[Extracted material — start]

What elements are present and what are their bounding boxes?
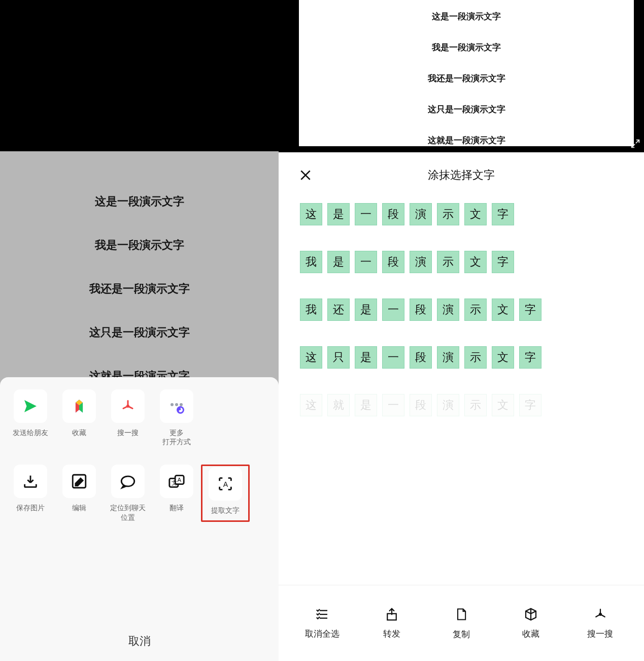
char-cell[interactable]: 字 [492, 203, 514, 225]
char-cell[interactable]: 一 [382, 299, 404, 321]
char-row: 这只是一段演示文字 [300, 346, 623, 369]
char-cell[interactable]: 文 [492, 346, 514, 369]
svg-point-6 [175, 403, 178, 406]
char-cell[interactable]: 一 [355, 251, 377, 273]
copy-button[interactable] [454, 606, 468, 622]
char-cell[interactable]: 字 [492, 251, 514, 273]
favorite-icon [71, 398, 88, 415]
deselect-all-button[interactable] [314, 607, 331, 622]
paper-line: 我还是一段演示文字 [428, 73, 505, 84]
char-cell[interactable]: 示 [437, 203, 459, 225]
char-cell[interactable]: 这 [300, 394, 322, 416]
char-cell[interactable]: 就 [327, 394, 350, 416]
char-cell[interactable]: 段 [410, 346, 432, 369]
char-cell[interactable]: 是 [327, 251, 350, 273]
char-cell[interactable]: 只 [327, 346, 350, 369]
collect-icon [523, 607, 539, 622]
svg-point-22 [599, 613, 601, 615]
sheet-label: 保存图片 [16, 503, 45, 512]
char-cell[interactable]: 文 [492, 299, 514, 321]
locate-icon [119, 473, 137, 490]
char-cell[interactable]: 是 [355, 394, 377, 416]
char-cell[interactable]: 段 [382, 251, 404, 273]
locate-in-chat-button[interactable] [111, 465, 145, 498]
collect-button[interactable] [523, 607, 539, 622]
char-cell[interactable]: 演 [437, 346, 459, 369]
char-cell[interactable]: 演 [410, 251, 432, 273]
char-cell[interactable]: 示 [437, 251, 459, 273]
char-cell[interactable]: 是 [355, 299, 377, 321]
char-cell[interactable]: 文 [464, 203, 487, 225]
text-selection-panel: 涂抹选择文字 这是一段演示文字我是一段演示文字我还是一段演示文字这只是一段演示文… [279, 152, 644, 661]
char-row: 我是一段演示文字 [300, 251, 623, 273]
char-cell[interactable]: 示 [464, 394, 487, 416]
char-cell[interactable]: 演 [437, 394, 459, 416]
char-cell[interactable]: 我 [300, 251, 322, 273]
save-image-button[interactable] [14, 465, 47, 498]
panel-title: 涂抹选择文字 [428, 168, 495, 183]
char-cell[interactable]: 这 [300, 346, 322, 369]
svg-text:A: A [223, 480, 228, 488]
sheet-row-1: 发送给朋友 收藏 搜一搜 [0, 389, 279, 446]
toolbar-label: 收藏 [522, 628, 539, 640]
sheet-label: 定位到聊天 位置 [110, 503, 146, 521]
char-cell[interactable]: 段 [410, 394, 432, 416]
char-cell[interactable]: 字 [519, 346, 541, 369]
char-cell[interactable]: 字 [519, 299, 541, 321]
char-cell[interactable]: 段 [382, 203, 404, 225]
toolbar-label: 取消全选 [305, 628, 340, 640]
paper-content: 这是一段演示文字 我是一段演示文字 我还是一段演示文字 这只是一段演示文字 这就… [299, 0, 634, 146]
char-cell[interactable]: 文 [492, 394, 514, 416]
image-preview-dimmed: 这是一段演示文字 我是一段演示文字 我还是一段演示文字 这只是一段演示文字 这就… [0, 151, 279, 661]
char-row: 这是一段演示文字 [300, 203, 623, 225]
search-app-icon [119, 397, 137, 415]
char-cell[interactable]: 字 [519, 394, 541, 416]
char-cell[interactable]: 演 [410, 203, 432, 225]
svg-point-10 [121, 476, 134, 486]
char-row: 我还是一段演示文字 [300, 299, 623, 321]
char-cell[interactable]: 示 [464, 346, 487, 369]
translate-button[interactable]: 文A [160, 465, 193, 498]
char-cell[interactable]: 一 [382, 346, 404, 369]
char-cell[interactable]: 一 [382, 394, 404, 416]
more-open-with-button[interactable] [160, 389, 193, 423]
char-cell[interactable]: 示 [464, 299, 487, 321]
char-cell[interactable]: 我 [300, 299, 322, 321]
sheet-row-2: 保存图片 编辑 定位到聊天 位置 [0, 465, 279, 521]
sheet-label: 提取文字 [211, 506, 240, 515]
char-row-faded: 这就是一段演示文字 [300, 394, 623, 416]
char-cell[interactable]: 这 [300, 203, 322, 225]
sheet-label: 翻译 [170, 503, 184, 512]
bottom-toolbar: 取消全选 转发 复制 [279, 585, 644, 661]
sheet-label: 搜一搜 [117, 428, 139, 437]
expand-icon[interactable] [630, 138, 641, 149]
demo-line: 我还是一段演示文字 [89, 281, 190, 296]
edit-button[interactable] [62, 465, 96, 498]
svg-text:文: 文 [172, 480, 177, 486]
extract-text-button[interactable]: A [209, 467, 242, 501]
action-sheet: 发送给朋友 收藏 搜一搜 [0, 377, 279, 661]
char-cell[interactable]: 文 [464, 251, 487, 273]
char-cell[interactable]: 一 [355, 203, 377, 225]
demo-line: 这是一段演示文字 [95, 194, 184, 209]
extract-text-highlight: A 提取文字 [201, 465, 250, 521]
cancel-button[interactable]: 取消 [0, 621, 279, 661]
search-mini-button[interactable] [111, 389, 145, 423]
char-cell[interactable]: 是 [327, 203, 350, 225]
char-cell[interactable]: 还 [327, 299, 350, 321]
svg-text:A: A [177, 477, 181, 483]
forward-button[interactable] [384, 607, 399, 622]
search-button[interactable] [592, 607, 608, 622]
favorite-button[interactable] [62, 389, 96, 423]
char-cell[interactable]: 是 [355, 346, 377, 369]
svg-point-4 [126, 405, 129, 408]
paper-line: 这只是一段演示文字 [428, 104, 505, 115]
sheet-label: 发送给朋友 [13, 428, 48, 437]
send-to-friend-button[interactable] [14, 389, 47, 423]
close-button[interactable] [299, 169, 312, 182]
char-cell[interactable]: 演 [437, 299, 459, 321]
char-cell[interactable]: 段 [410, 299, 432, 321]
paper-line: 这就是一段演示文字 [428, 135, 505, 146]
svg-point-7 [180, 403, 183, 406]
copy-icon [454, 606, 468, 622]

[Extracted material — finish]

**Problem statement**.
From the entries above, copy every line containing the word "search".

**Output of the task**.
search-app-icon [119, 397, 137, 415]
search-mini-button[interactable] [111, 389, 145, 423]
search-button[interactable] [592, 607, 608, 622]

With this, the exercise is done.